I don’t know what it was in that moment, but all I could think of was getting to the sawmill. I knew it was close, and I knew I had no chance just sticking in the trees or running back to town.
I remembered where the foliage was thickest on route, getting every second on it I could while it swerved through the trees or knocked them down.
Now, I want to say that I had some clever scheme. Lure into the mill, use the blade to cut it up. But the truth is it just felt safer than anything else, nothing but dumb instinct. I made it to the mill alright, with no plan, out of breath, that thing barreling down on me, only ten seconds behind.
I had fight it, there was no other option, so I turned around to try and get one last shot off. It was already on me, and before I could line up it took hold of my arm and squeezed, squeezed with all the power that could tear open cabins and rip up a pine from the roots. My whole arm went numb, but in that split second I mustered up all my strength and squeezed my hand as hard as I could.
*Rifle*
I saw the shot go right into the thing’s shoulder. It tossed me aside and howled with anger. It started thrashing around in the mill, knocking down walls and support beams. I barely managed to crawl away as that thing brought down the whole building, right on top of itself.

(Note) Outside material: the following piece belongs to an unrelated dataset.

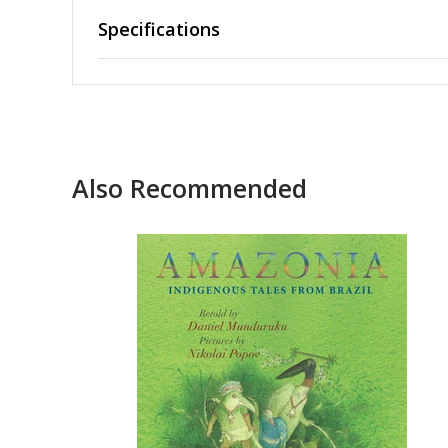
Specifications
Also Recommended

That awful strength… it’d busted up my arm and Mikey’s legs, and ripped Tony right open, but now it’d done itself in.
After everything settled, I crawled up close to get a good look at it. It was covered in tonnes of wood and metal but it was still poking out of the debris from the chest up. It probably tried to get escape when it’d seen what was happening, but it was too late.
Up close, right up close, what I couldn’t see before in the dark was all too clear in the moonlight. The fur wasn’t it’s own; it was bear and wolf, and deer and elk, and every animal you could think of in those parts. It was wearing them like a coat, crudely stitched together, and underneath was hard grey skin. I checked where I’d shot it, and the bullets had barely pierced that thing, where I’d shot it in the shoulder the bullet was only lodged an inch in.

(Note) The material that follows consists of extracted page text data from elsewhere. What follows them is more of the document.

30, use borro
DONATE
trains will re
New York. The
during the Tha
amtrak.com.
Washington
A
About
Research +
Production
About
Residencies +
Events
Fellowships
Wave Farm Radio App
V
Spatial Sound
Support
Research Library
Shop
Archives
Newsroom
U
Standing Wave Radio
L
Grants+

All of a sudden it spasmed a bit, and coughed. It was still alive, barely. I went over to it’s head, where I’d been avoiding the whole time. I unwrapped its scarf of human skin, of Tony Stewart, and pulled over its big fur hood. And there it was, staring back at me, a giant face as human as yours or mine. An old wrinkled face, and those terrible burning eyes.

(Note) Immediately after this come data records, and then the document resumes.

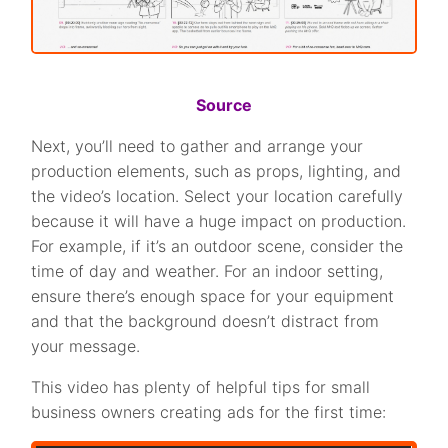
Source
Next, you’ll need to gather and arrange your
production elements, such as props, lighting, and
the video’s location. Select your location carefully
because it will have a huge impact on production.
For example, if it’s an outdoor scene, consider the
time of day and weather. For an indoor setting,
ensure there’s enough space for your equipment
and that the background doesn’t distract from
your message.
This video has plenty of helpful tips for small
business owners creating ads for the first time:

And it coughed out something I’ll never forget, no matter how long I live or how much I drink. It called out something in a low awful voice, in a language that no other man has ever heard but me, but something no one who’d lived the life I’d lived could mistake.
‘Cold,’ it said. ‘So cold.’
Mikey Thompson didn’t make it through the night, too much blood loss. I barely survived myself, just long enough for for the owner of the mill to find me. He’d driven up after he hadn’t heard from us for two days. I told him everything and he saw that… that thing, and we agreed on what had to be done. We torched it all: the mill, and the cabin with Mikey and what was left of Tony inside. We said that we’d found the mill that way, that some crazy must’ve done it and set fire to the cabin the next night. The police up there didn’t give us any trouble. Nobody in the town did. They were very understanding, and more than happy to see us go.
So, what do you think? You don’t believe me, huh? Don’t worry, I can see it in your face. What do I know, old guy with one good arm; can’t work no more, so I stay home all day drinking.
Well, what do you know, storm let up. I guess you’ll be going. Drive safe, and watch yourself. It’s still cold, and you never know what’s out there.